Preferisco parlare dell’aggressione sionista nei confronti di Karem Rohana, avvenuta a Roma il 25 ottobre scorso. Occorre esprimergli affetto e vicinanza.

La mia vicenda invece fa sorridere, così come sono risibili i personaggi che hanno deciso di dedicarmi simili attenzioni.

Non è comico però l’intreccio che emerge dal sostrato delle intimidazioni di matrice sionista. Un groviglio che unisce appartenenti all’area del partito radicale, esponenti neofascisti che sono nel direttivo delle associazioni Italia-Israele, e farabutti, farisei di varia estrazione che sventolano bandiere con la stella di David.

Dall’altra parte, le comunità ebraiche e gli opinion maker ebrei però denunciano un crescente clima di antisemitismo.

Al posto delle signore e dei signori delle comunità ebraiche, mi porrei qualche domanda di buon senso rispetto al presunto sorgere di tale avversione che contraffanno, smerciandola per “antisemitismo” o “antiebraismo” che dir si voglia.

Quali domande?

Perché nello statuto dell’unione delle comunità ebraiche, articolo 1, paragrafo 3, comma k, è chiesto tra i doveri istituzionali di «promuovere i contatti spirituali e culturali con Israele»? Perché quest’ipocrisia?
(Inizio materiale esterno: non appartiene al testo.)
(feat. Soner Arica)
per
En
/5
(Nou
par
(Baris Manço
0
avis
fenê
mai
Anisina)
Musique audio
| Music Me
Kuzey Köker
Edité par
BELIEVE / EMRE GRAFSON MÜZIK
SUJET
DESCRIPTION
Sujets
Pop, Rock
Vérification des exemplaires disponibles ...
Dal momento che i «contatti» e gli stretti rapporti con lo stato d’occupazione coloniale israeliano sono di natura fondamentalmente politica?
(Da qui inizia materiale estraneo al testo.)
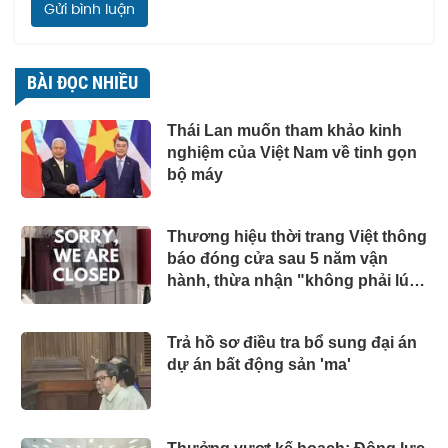
Gửi bình luận
BÀI ĐỌC NHIỀU
Thái Lan muốn tham khảo kinh
nghiệm của Việt Nam về tinh gọn
bộ máy
Thương hiệu thời trang Việt thông
báo đóng cửa sau 5 năm vận
hành, thừa nhận "không phải lúc
nào cũng đẹp như trong ảnh"
Trả hồ sơ điều tra bổ sung đại án
dự án bất động sản 'ma'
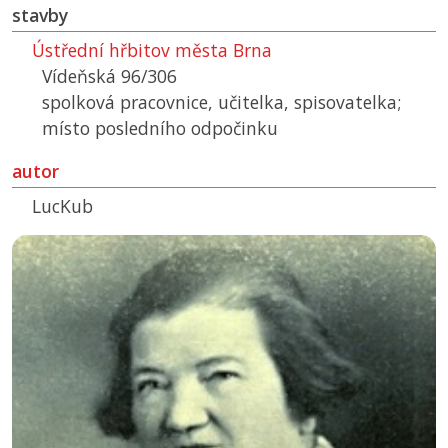
stavby
Ústřední hřbitov města Brna
Vídeňská 96/306
spolková pracovnice, učitelka, spisovatelka;
místo posledního odpočinku
autor
LucKub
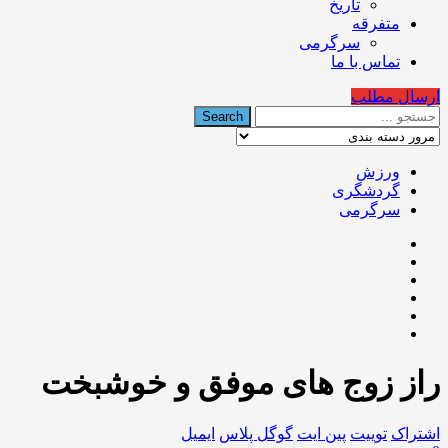
تاریخ
متفرقه
سرگرمی
تماس با ما
ارسال مطلب
ورزش
گردشگری
سرگرمی
راز زوج های موفق و خوشبخت
اشتراک
توییت
پین ایت
گوگل‌ پلاس
ایمیل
Perché non ammettere che le 21 comunità ebraiche italiane sono effettiva diramazione e presenza israeliana sul suolo di un altro stato?

Come si coniuga il ricorso costante dei suoi rappresentanti all’antiebraismo nell’affrontare discorsi pubblici su Israele, con il sostegno che essi stessi danno a movimenti neofascisti, eredi di coloro che hanno perseguitato gli ebrei dal 1938 al 1945?
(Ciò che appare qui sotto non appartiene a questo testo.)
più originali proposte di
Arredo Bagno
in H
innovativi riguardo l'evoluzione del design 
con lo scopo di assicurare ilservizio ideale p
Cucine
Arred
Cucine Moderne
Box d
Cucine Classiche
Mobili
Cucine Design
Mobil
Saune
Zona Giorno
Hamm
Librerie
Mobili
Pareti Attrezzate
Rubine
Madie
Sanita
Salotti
Perché la moltitudine di associazioni e fondazioni che sfoggiano la targa “Memoriale della Shoah” non svolge unicamente la funzione ufficiale di ricerca e divulgazione storica, ma è megafono della propaganda sionista?

Perché Noemi Di Segni, presidente delle comunità ebraiche italiane, quando col suo limitato linguaggio si lancia nel miserabile paragone tra la Resistenza Palestinese e l’Isis, non spiega che quest’ultimo è stato creato in laboratorio dagli israeliani, e sguinzagliato per annientare la Siria? E che Hamas ha mosso guerra senza quartiere all’Isis?

Le comunità ebraiche italiane sono Israele. E subiscono, se vogliamo dare retta alle loro lagnanze, la fortunatamente diffusa ostilità contro Israele. Non è una faccenda di discriminazione etnica o religiosa. Non è antisemitismo, antiebraismo o antigiudaismo. È antisionismo. Una questione politica ed esistenziale, originata dai crimini contro l’umanità che lo stato d’apartheid commette ogni giorno, ora, minuto sui palestinesi.

In conclusione, vuoi aggiungere qualcosa sul genocidio in atto Gaza?

Posso solamente dire che ho fiducia. Nonostante l’orrore e il dolore inarrestabile per i martiri, ho fiducia. E che, allo stesso tempo, nella mia testa risuonano i versi del poeta siriano-palestinese Khaled Soliman Al Nassiry: «Ora qui c’è chi grida/ ciò accade solo quando una meteora cade su un fratello/ che ha espresso un desiderio oltre il potere del destino».